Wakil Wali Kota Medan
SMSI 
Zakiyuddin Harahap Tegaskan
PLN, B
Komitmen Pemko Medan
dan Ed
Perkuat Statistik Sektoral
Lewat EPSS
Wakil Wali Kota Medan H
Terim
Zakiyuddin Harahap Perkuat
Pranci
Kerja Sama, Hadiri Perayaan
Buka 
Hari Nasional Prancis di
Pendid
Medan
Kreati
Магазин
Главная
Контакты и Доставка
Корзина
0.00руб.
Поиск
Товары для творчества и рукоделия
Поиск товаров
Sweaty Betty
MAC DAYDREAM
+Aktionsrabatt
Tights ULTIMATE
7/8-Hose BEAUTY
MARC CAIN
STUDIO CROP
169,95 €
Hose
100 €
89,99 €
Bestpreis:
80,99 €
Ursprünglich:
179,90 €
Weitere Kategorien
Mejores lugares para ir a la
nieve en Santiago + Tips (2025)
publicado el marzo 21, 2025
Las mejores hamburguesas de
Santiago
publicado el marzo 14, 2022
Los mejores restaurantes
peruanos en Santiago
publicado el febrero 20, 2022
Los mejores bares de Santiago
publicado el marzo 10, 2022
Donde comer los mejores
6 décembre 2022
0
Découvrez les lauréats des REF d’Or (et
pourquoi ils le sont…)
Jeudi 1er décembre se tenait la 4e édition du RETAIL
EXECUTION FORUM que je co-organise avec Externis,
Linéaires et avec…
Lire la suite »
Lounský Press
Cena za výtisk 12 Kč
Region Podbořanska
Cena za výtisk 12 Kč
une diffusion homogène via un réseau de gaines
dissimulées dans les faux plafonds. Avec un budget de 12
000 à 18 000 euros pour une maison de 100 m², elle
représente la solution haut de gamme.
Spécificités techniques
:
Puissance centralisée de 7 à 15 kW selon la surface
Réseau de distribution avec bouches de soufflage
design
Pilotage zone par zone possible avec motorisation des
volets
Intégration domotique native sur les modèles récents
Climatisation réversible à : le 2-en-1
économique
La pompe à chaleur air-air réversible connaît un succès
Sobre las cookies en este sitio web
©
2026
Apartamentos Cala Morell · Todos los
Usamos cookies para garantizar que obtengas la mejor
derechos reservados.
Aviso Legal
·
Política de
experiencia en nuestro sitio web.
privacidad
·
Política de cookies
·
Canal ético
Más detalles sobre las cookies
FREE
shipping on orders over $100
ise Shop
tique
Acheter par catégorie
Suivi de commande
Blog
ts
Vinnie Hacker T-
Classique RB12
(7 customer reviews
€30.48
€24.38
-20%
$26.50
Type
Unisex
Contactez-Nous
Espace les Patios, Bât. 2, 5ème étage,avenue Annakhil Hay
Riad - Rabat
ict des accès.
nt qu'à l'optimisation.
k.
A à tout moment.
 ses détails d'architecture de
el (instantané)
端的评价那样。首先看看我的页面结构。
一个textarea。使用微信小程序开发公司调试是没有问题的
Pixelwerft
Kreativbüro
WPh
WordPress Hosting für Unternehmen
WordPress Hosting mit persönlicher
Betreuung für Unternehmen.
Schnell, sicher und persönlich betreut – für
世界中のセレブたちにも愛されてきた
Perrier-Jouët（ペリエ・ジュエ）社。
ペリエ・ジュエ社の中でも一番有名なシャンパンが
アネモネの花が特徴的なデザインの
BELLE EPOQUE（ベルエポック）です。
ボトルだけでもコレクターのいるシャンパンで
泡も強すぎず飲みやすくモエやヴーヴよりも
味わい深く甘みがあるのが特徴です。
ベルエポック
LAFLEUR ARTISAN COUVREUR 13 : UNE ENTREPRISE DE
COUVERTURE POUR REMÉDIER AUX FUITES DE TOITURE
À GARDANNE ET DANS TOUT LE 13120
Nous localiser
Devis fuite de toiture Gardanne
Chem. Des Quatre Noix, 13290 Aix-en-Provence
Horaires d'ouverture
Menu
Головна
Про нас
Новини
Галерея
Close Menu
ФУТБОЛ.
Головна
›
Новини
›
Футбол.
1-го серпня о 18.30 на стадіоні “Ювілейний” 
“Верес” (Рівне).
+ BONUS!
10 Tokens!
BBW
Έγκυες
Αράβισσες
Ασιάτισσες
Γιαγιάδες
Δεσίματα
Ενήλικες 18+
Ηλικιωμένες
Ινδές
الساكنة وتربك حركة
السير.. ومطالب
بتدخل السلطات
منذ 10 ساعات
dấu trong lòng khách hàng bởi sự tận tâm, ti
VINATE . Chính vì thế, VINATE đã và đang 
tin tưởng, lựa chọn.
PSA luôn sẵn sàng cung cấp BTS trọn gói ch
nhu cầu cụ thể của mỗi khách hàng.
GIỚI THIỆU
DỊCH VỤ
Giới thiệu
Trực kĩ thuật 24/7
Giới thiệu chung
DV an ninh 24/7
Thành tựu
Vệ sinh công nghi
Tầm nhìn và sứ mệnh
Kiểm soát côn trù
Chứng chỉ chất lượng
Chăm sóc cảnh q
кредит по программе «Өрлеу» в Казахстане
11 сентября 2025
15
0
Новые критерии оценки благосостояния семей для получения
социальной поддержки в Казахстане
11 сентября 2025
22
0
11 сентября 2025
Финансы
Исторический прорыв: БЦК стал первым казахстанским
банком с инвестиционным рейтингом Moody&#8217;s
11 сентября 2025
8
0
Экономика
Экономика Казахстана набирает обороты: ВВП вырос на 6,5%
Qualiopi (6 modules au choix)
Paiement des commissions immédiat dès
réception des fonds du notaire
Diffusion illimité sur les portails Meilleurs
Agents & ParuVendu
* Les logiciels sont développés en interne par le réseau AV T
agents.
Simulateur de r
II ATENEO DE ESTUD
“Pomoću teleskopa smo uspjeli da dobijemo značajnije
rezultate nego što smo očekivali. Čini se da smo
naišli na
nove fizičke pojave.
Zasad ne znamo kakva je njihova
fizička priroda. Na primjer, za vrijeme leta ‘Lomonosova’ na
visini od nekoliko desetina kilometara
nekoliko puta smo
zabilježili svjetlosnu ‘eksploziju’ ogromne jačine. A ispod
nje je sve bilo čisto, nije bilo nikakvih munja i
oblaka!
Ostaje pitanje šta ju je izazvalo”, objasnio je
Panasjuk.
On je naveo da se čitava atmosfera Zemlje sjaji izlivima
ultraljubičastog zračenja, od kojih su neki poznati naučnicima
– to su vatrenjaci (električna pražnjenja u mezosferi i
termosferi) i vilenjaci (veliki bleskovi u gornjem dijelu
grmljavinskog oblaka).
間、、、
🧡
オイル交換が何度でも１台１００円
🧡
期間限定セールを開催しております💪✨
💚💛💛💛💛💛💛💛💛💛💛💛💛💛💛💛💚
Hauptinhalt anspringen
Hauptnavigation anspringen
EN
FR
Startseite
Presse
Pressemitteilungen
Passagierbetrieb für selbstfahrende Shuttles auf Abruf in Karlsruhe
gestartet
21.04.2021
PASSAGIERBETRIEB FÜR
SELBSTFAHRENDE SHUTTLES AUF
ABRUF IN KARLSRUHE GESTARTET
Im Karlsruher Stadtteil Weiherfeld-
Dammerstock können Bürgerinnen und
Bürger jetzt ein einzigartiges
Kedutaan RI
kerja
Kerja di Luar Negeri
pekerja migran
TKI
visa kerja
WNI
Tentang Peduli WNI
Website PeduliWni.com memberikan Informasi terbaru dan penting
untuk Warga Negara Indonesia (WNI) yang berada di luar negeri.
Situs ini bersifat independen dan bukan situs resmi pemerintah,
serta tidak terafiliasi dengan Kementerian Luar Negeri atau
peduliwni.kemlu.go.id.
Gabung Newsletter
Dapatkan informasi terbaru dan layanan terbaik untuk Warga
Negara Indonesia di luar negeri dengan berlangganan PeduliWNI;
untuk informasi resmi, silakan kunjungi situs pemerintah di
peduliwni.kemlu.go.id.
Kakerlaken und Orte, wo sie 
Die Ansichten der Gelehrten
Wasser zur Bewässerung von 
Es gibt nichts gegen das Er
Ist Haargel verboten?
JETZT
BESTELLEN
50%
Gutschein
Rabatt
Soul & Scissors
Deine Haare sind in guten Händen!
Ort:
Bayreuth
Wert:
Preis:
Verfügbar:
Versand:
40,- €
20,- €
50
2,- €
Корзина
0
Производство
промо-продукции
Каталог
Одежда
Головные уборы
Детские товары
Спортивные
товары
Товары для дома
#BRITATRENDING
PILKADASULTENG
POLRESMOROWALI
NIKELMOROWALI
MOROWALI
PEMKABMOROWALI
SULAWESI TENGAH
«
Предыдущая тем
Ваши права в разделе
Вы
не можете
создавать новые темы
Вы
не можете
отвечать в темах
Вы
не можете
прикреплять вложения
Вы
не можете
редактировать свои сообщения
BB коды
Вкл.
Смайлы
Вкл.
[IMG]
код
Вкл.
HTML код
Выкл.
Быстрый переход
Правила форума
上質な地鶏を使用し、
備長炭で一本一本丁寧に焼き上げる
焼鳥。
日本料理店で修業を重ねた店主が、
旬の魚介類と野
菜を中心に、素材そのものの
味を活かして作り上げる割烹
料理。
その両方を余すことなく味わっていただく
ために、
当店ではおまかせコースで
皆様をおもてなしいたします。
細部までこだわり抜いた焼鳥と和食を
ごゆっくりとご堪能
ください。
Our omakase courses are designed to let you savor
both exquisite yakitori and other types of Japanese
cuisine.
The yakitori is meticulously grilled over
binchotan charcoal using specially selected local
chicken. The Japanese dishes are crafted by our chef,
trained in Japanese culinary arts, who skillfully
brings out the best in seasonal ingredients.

• **Required action**
Only the lines above from the one with "Sweaty Betty" through the one with "000 à 18 000" should be duplicated, character for character.

• **Worked solution**
Sweaty Betty
MAC DAYDREAM
+Aktionsrabatt
Tights ULTIMATE
7/8-Hose BEAUTY
MARC CAIN
STUDIO CROP
169,95 €
Hose
100 €
89,99 €
Bestpreis:
80,99 €
Ursprünglich:
179,90 €
Weitere Kategorien
Mejores lugares para ir a la
nieve en Santiago + Tips (2025)
publicado el marzo 21, 2025
Las mejores hamburguesas de
Santiago
publicado el marzo 14, 2022
Los mejores restaurantes
peruanos en Santiago
publicado el febrero 20, 2022
Los mejores bares de Santiago
publicado el marzo 10, 2022
Donde comer los mejores
6 décembre 2022
0
Découvrez les lauréats des REF d’Or (et
pourquoi ils le sont…)
Jeudi 1er décembre se tenait la 4e édition du RETAIL
EXECUTION FORUM que je co-organise avec Externis,
Linéaires et avec…
Lire la suite »
Lounský Press
Cena za výtisk 12 Kč
Region Podbořanska
Cena za výtisk 12 Kč
une diffusion homogène via un réseau de gaines
dissimulées dans les faux plafonds. Avec un budget de 12
000 à 18 000 euros pour une maison de 100 m², elle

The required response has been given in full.